Granulocyte colony-stimulating factor (G-CSF) protects oligodendrocyte and promotes hindlimb functional recovery after spinal cord injury in rats.

BACKGROUND: Granulocyte colony-stimulating factor (G-CSF) is a protein that stimulates differentiation, proliferation, and survival of cells in the granulocytic lineage. Recently, a neuroprotective effect of G-CSF was reported in a model of cerebral infarction and we previously reported the same effect in studies of murine spinal cord injury (SCI).
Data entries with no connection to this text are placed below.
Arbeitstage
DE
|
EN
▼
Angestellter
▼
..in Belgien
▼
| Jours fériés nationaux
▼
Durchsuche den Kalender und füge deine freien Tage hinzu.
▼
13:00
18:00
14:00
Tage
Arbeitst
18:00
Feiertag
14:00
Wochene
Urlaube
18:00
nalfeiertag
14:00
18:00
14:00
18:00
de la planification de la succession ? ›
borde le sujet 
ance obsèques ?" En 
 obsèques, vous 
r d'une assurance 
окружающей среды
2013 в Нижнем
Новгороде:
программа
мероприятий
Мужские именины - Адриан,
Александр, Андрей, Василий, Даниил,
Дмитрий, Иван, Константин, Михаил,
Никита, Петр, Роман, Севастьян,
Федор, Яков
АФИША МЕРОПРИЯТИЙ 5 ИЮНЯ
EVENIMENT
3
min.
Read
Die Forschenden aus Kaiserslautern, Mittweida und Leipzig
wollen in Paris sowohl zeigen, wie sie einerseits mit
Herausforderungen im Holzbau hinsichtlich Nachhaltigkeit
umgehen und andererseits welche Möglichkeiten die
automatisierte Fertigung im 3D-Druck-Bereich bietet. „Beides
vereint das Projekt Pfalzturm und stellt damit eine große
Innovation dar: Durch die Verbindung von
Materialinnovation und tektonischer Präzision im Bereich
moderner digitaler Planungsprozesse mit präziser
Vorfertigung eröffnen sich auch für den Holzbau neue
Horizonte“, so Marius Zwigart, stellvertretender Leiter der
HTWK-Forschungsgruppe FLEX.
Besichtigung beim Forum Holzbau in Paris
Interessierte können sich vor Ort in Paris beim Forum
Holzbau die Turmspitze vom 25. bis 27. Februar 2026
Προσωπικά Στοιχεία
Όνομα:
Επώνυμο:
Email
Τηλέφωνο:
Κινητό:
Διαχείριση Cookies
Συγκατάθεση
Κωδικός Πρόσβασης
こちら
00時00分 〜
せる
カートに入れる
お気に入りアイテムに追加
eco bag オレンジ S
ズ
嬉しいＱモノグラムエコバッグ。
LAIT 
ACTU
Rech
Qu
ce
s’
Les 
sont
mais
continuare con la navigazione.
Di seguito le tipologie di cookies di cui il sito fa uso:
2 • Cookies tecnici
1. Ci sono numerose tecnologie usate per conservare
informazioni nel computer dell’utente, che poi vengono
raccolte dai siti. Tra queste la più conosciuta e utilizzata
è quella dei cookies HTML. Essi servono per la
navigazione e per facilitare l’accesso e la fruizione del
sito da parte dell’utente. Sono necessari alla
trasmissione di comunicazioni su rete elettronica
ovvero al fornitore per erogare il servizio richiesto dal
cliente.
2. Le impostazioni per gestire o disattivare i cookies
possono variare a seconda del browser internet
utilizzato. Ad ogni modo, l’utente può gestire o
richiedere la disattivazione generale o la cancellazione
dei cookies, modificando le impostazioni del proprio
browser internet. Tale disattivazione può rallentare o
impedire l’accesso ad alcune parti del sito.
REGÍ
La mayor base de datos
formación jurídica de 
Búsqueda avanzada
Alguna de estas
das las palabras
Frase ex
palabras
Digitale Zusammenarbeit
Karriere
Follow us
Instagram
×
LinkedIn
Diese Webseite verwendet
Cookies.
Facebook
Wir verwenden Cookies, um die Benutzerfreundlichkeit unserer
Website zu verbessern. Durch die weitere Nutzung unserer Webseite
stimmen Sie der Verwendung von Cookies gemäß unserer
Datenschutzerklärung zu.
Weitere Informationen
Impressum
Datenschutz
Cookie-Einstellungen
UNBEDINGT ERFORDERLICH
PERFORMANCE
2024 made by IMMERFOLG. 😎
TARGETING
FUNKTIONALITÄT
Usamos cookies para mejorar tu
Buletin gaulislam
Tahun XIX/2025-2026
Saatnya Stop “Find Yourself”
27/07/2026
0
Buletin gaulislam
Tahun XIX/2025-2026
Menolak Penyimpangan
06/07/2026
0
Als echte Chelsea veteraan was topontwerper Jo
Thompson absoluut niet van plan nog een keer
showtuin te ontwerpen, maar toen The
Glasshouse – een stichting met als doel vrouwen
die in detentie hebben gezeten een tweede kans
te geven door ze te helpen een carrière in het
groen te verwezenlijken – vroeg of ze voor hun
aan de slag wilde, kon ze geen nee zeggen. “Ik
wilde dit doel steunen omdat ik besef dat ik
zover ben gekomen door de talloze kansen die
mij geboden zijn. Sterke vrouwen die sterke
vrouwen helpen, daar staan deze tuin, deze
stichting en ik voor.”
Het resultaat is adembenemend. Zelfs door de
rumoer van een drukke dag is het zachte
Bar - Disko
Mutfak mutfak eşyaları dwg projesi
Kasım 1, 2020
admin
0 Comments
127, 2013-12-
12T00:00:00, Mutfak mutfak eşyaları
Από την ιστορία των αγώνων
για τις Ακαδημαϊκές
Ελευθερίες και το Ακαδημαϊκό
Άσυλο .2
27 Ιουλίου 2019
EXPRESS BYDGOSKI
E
The aim of the present study was to elucidate the potential therapeutic effect of G-CSF for SCI in rats. METHODS: Adult female Sprague-Dawley rats were used in the present study. Contusive SCI was introduced using the Infinite Horizon Impactor (magnitude: 200 kilodyne). Recombinant human G-CSF (15.0 µg/kg) was administered by tail vein injection at 1 h after surgery and daily the next four days. The vehicle control rats received equal volumes of normal saline at the same time points. RESULTS: Using a contusive SCI model to examine the neuroprotective potential of G-CSF, we found that G-CSF suppressed the expression of pro-inflammatory cytokine (IL-1 beta and TNF- alpha) in mRNA and protein levels. Histological assessment with luxol fast blue staining revealed that the area of white matter spared in the injured spinal cord was significantly larger in G-CSF-treated rats. Immunohistochemical analysis showed that G-CSF promoted up-regulation of anti-apoptotic protein Bcl-Xl on oligpodendrocytes and suppressed apoptosis of oligodendrocytes after SCI. Moreover, administration of G-CSF promoted better functional recovery of hind limbs. CONCLUSIONS: G-CSF protects oligodendrocyte from SCI-induced cell death via the suppression of inflammatory cytokines and up-regulation of anti-apoptotic protein. As a result, G-CSF attenuates white matter loss and promotes hindlimb functional recovery.